So I am 7 months out now. WS moved out last week to a 3 month sublet. I thought we were fighting for our family but it turns out he was unable to cut her out of his life.
We have different ideas about why he left.
Him: You kicked me out of my house. We needed a break from tearing each other apart. (fights. mean ones)
Me: You left because keeping OW in his life was more important than rebuilding trust.
I thought we were in R for quite a while. He was rug sweeping and I was just happy he was tidying up. Then I found this site. WS could teach a course on rug sweeping.
I am trying desperately to do the 180. I might have to go and review.
My problem is I still obsessively creep her on twitter. And monitor when they chat (I can tell when they are online together)
I get it. He’s gone. We are separated. He can do what he wants. I can do what I want.

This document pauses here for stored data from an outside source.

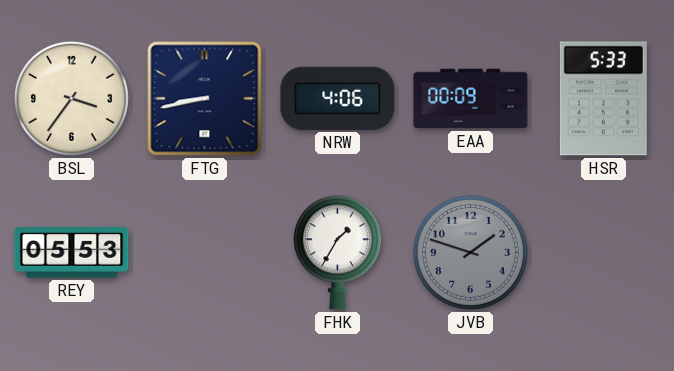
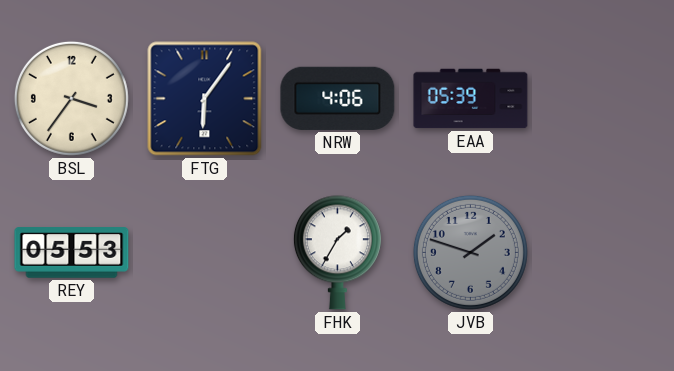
FTG: 8:43 -> 6:06
EAA: 00:09 -> 05:39
HSR: 5:33 -> none
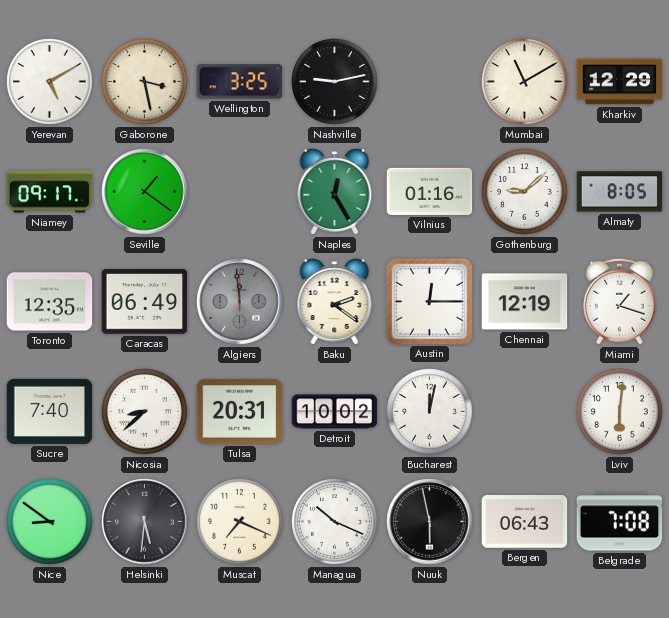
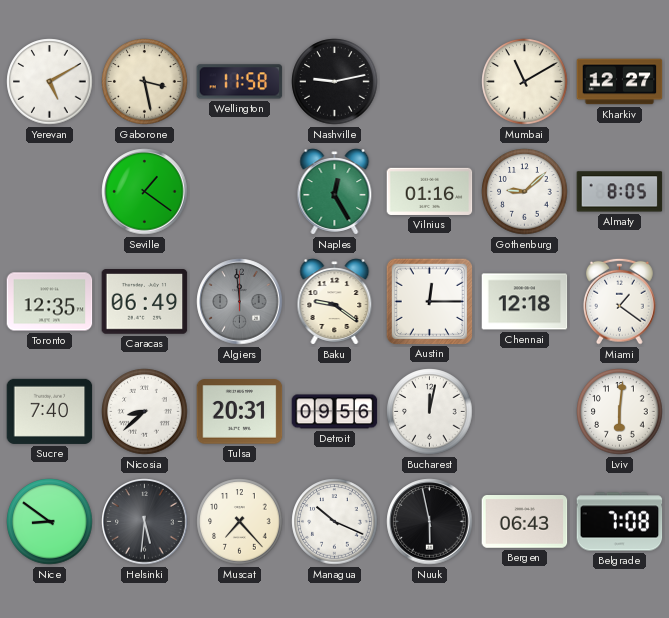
Wellington: 3:25 -> 11:58
Kharkiv: 12:29 -> 12:27
Niamey: 09:17 -> none
Baku: 2:21 -> 9:21
Chennai: 12:19 -> 12:18
Miami: 1:18 -> 1:21
Detroit: 10:02 -> 09:56
Muscat: 7:19 -> 7:23
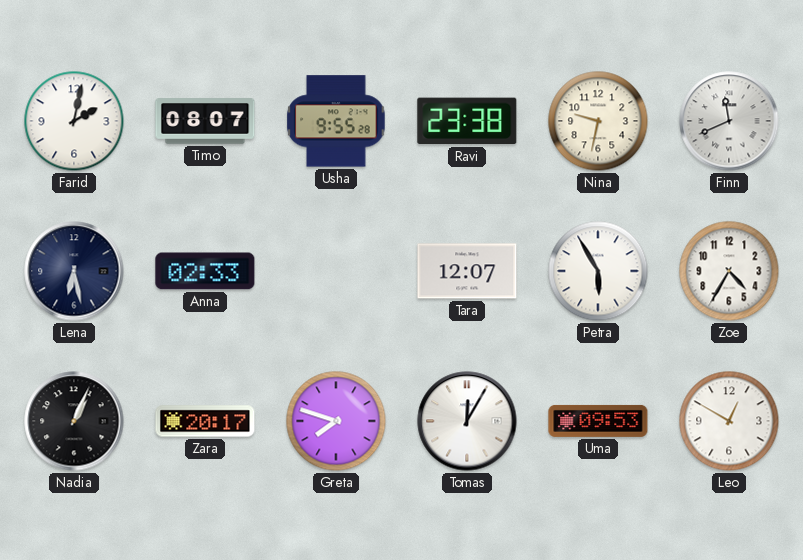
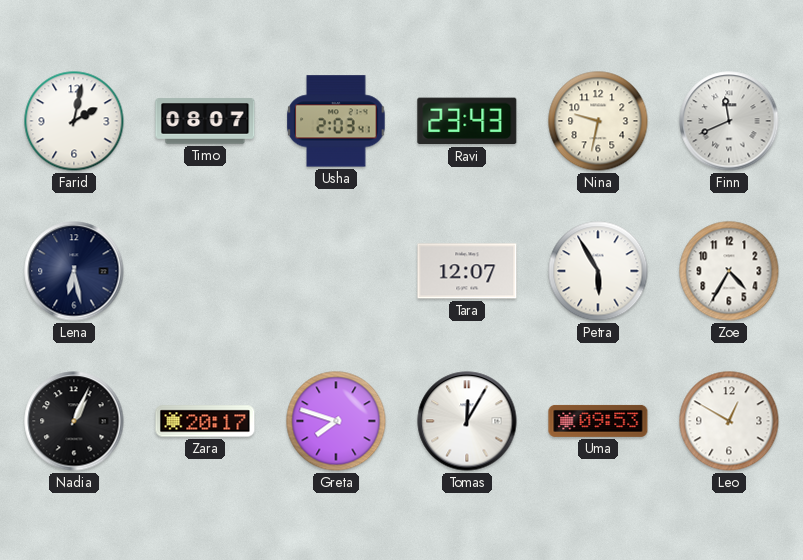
Usha: 9:55 -> 2:03
Ravi: 23:38 -> 23:43
Anna: 02:33 -> none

But I’ve kept a door open for him and a space for him. He can come back under my terms. In the end I do not think he will. Or if he does, it will be to late. Am I just looking for one final thing, or one final betrayal that will help me close the door?
Some days it’s just so damn sad. He blew up his life and DD and I are the collateral damage.
I need help with the concept “you have to be willing to lose the relationship, to save the relationship” I can’t recall the exact words. But the concept stuck with me. It’s where I am today.
I have to let go. Stop the creeping and obsessiveness. Not allow them space in my head. But how?